Ramit Sethi, the author of the fantastically useful personal finance book I Will Teach You To Be Rich, has this saying: "Would you rather be sexy, or rich?" What he means is, do you want to do all the flashy stuff so you can talk about investing and how your stock performs and things that will impress people at cocktail parties, or do you want the boring but effective stuff that helps you save money and make more money?
I kinda feel like that with a few of these questions. <_< The best way I have to get myself into the writing groove isn't particularly interesting or attractive. I would love to say that having a cup of my favorite tea and a handcrafted playlist for my project and a clean desk and sunlight pouring in the window helps me write, but while those things make me feel great, they don't actually have any correlation to how well I'm able to get myself writing. Instead, the method that most consistently gets me cranking out the words is this:
- Close everything on my computer except for iTunes or a (minimized) MyNoise generator, and
- Open up my story file.
And I'm not being flippant with #2. I often have a great resistance to starting, so if I sit down and a file isn't open, well, then, path of least resistance says "Meh, no writing today." But if I look at what I'm doing (or... not doing), and open up a file with intent, it's easier to get started.
What I'm doing is setting up micro-barriers to distraction (so, if I want to browse the internet, I have to go and open Firefox or whatever), and removing micro-barriers to writing (the page is right there, and I can't command-tab to any other open program). The effect is a bit like settling your wagon wheels into a well-worn groove in the path. It's easier to go forward than it is to change direction. I guess it's even easier just to sit there and do nothing, but doing nothing is awfully boring, so I usually end up writing instead.
The secret third thing I do to get myself into the writing flow – which I need to get back into the habit of doing – is: Write every day.

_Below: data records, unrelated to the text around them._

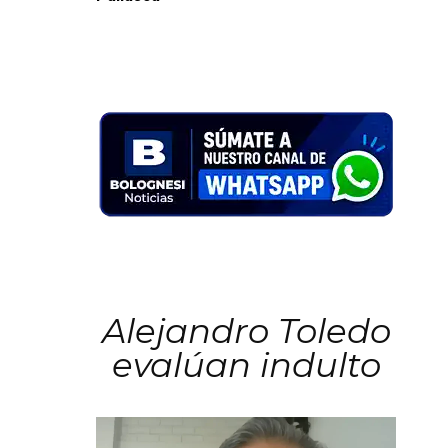
Alejandro Toledo
evalúan indulto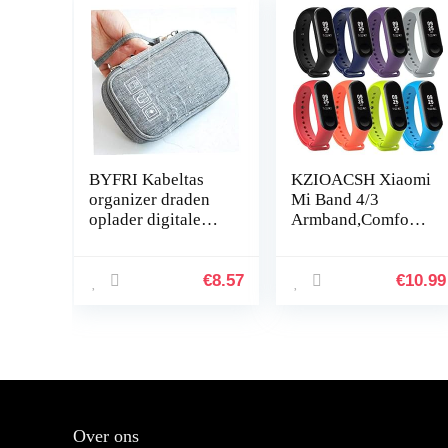
BYFRI Kabeltas
KZIOACSH Xiaomi
organizer draden
Mi Band 4/3
oplader digitale
Armband,Comforta
USB gadget
bele Multi Color
draagbare
Silicone
elektronische
Vervangende voor
€
8.57
€
10.99
hoofdtelefoondoos
Xiaomi Mi Band
ritssluiting…
4/3 Bandje –
Grijs，Zwarte，
Blauwe，Rode，
Oranje，Paarse，
Grasgroen，
Lichtblauw
Over ons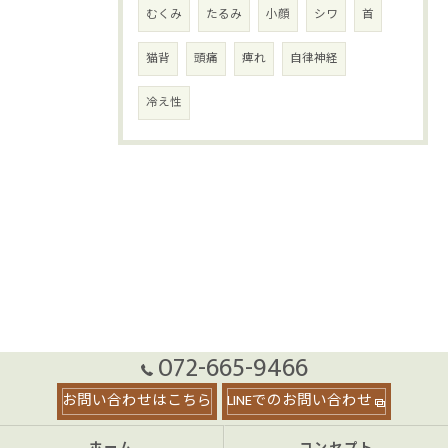
むくみ
たるみ
小顔
シワ
首
猫背
頭痛
痺れ
自律神経
冷え性
072-665-9466
お問い合わせはこちら
LINEでのお問い合わせ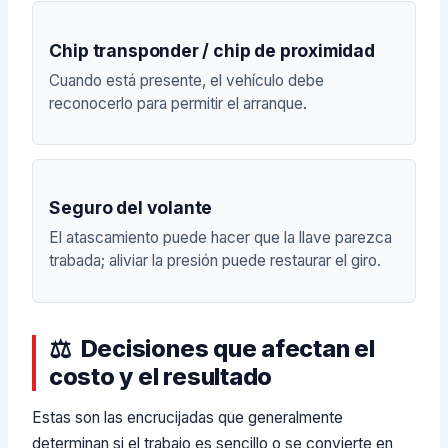
Chip transponder / chip de proximidad
Cuando está presente, el vehículo debe
reconocerlo para permitir el arranque.
Seguro del volante
El atascamiento puede hacer que la llave parezca
trabada; aliviar la presión puede restaurar el giro.
Decisiones que afectan el
costo y el resultado
Estas son las encrucijadas que generalmente
determinan si el trabajo es sencillo o se convierte en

I was writing 800 words a day in October, planning to write 900 a day in November and 1,000 a day in December, but November knocked me out of it, so I'm thinking of starting back at 500 a day in January and increasing by 100 a day every month. And what happens when you write every day is that you learn to write every day. You sit down in front of the page and your brain starts going "Oh. Right, I know what to do, here." And so, while there are still easier days and harder days, the overall level of difficulty goes down over time.

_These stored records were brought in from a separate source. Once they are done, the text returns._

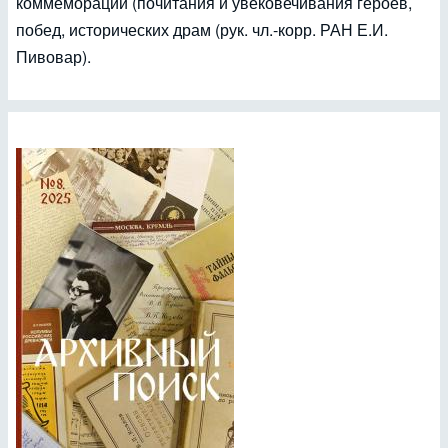
коммеморации (почитания и увековечивания героев,
побед, исторических драм (рук. чл.-корр. РАН Е.И.
Пивовар).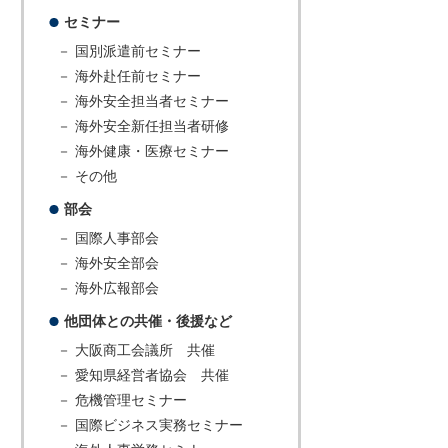
セミナー
－ 国別派遣前セミナー
－ 海外赴任前セミナー
－ 海外安全担当者セミナー
－ 海外安全新任担当者研修
－ 海外健康・医療セミナー
－ その他
部会
－ 国際人事部会
－ 海外安全部会
－ 海外広報部会
他団体との共催・後援など
－ 大阪商工会議所 共催
－ 愛知県経営者協会 共催
－ 危機管理セミナー
－ 国際ビジネス実務セミナー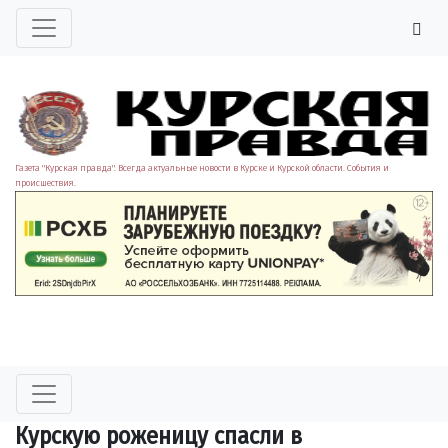
Газета "Курская правда". Всегда актуальные новости в Курске и Курской области. События и
происшествия.
Курскую роженицу спасли в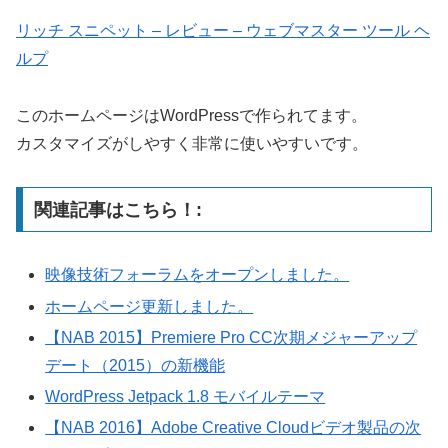
リッチ スニペット – レビュー – ウェブマスター ツール ヘ
ルプ
このホームページはWordPressで作られてます。
カスタマイズがしやすく非常に使いやすいです。
関連記事はこちら！:
映像技術フォーラムをオープンしました。
ホームページ更新しました。
【NAB 2015】Premiere Pro CC次期メジャーアップ
デート（2015）の新機能
WordPress Jetpack 1.8 モバイルテーマ
【NAB 2016】Adobe Creative Cloudビデオ製品の次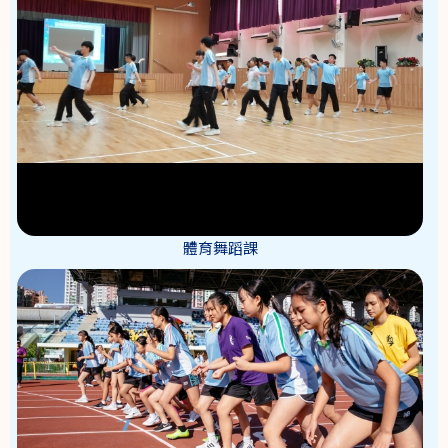
體育舞蹈課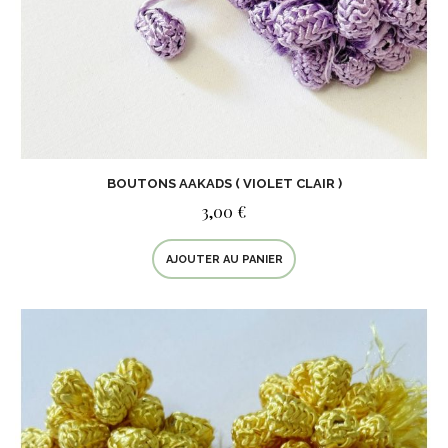
BOUTONS AAKADS ( VIOLET CLAIR )
3,00 €
AJOUTER AU PANIER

But for the longest time before I was cranking out most of one K (and sometimes much more than that), I was doing... 20 words a day. That was the minimum, and once I hit that, I had a deal with myself that I would celebrate that achievement. I wasn't allowed to badmouth it. I couldn't say "Well, that was only 20 words, that was pathetic." And hose 20 words could be on anything – they didn't have to be on the project I was currently working on. They could be 20 words of stream-of-consciousness, or story seed, or anything. I just had to get 20 words out.
And it's hard to be intimidated by 20 words. (Like it's hard to be intimidated by one minute of meditation.) But those 20 words were the Trojan horse of a habit; once I got used to doing 20 words a day, I was used to sitting down and writing every day. And getting started is so often the hardest part, that that 20 word habit was a major victory.
It's a lot easier to grow a small habit than it is to institute a giant habit. That's why so many New Year's resolutions fail: people go "I'm going to get in shape this year so I'm going to go to the gym five times a week and run a mile every day before work!", and that's just too much if you're trying to go from a sedentary lifestyle to that. It's a shock to the system, and you get overwhelmed, and you drop the habit. (When I was walking a mile every day, I had grown that habit from a habit that just said: Go outside every day. Walk to the end of the block and back. And once I was in the habit of walking to the end of the block and back, around the block wasn't a big deal. Once I was walking around the block, around two blocks wasn't a big deal. And so it grew.)
So, that's my writing process secret! A bunch of really tiny and somewhat pedestrian things. But they work for me, so.
This post has been brought to you as a service of the December Posting Meme.